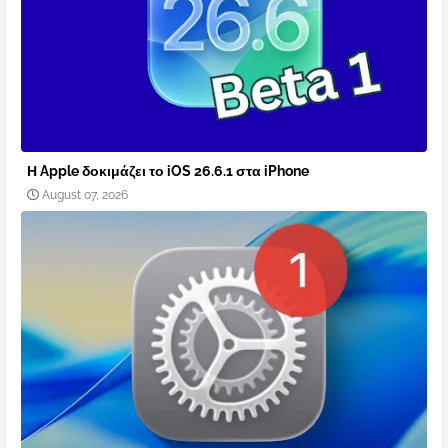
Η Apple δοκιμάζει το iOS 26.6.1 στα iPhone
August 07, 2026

* * *

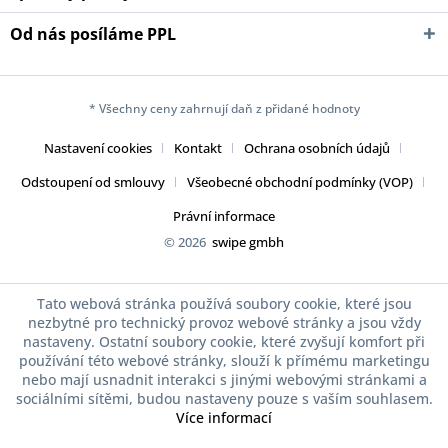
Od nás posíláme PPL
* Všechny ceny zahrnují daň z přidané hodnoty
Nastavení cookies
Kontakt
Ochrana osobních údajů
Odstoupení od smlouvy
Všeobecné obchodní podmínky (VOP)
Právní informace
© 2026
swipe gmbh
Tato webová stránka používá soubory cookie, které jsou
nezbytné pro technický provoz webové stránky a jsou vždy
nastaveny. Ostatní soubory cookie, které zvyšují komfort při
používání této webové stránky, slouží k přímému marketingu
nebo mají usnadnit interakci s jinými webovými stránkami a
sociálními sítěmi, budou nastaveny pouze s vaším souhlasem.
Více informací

- [Instructions for the task]: From the data, collect all lines where the string "soubory" appears.

- [Exercise solution]:
Tato webová stránka používá soubory cookie, které jsou
nastaveny. Ostatní soubory cookie, které zvyšují komfort při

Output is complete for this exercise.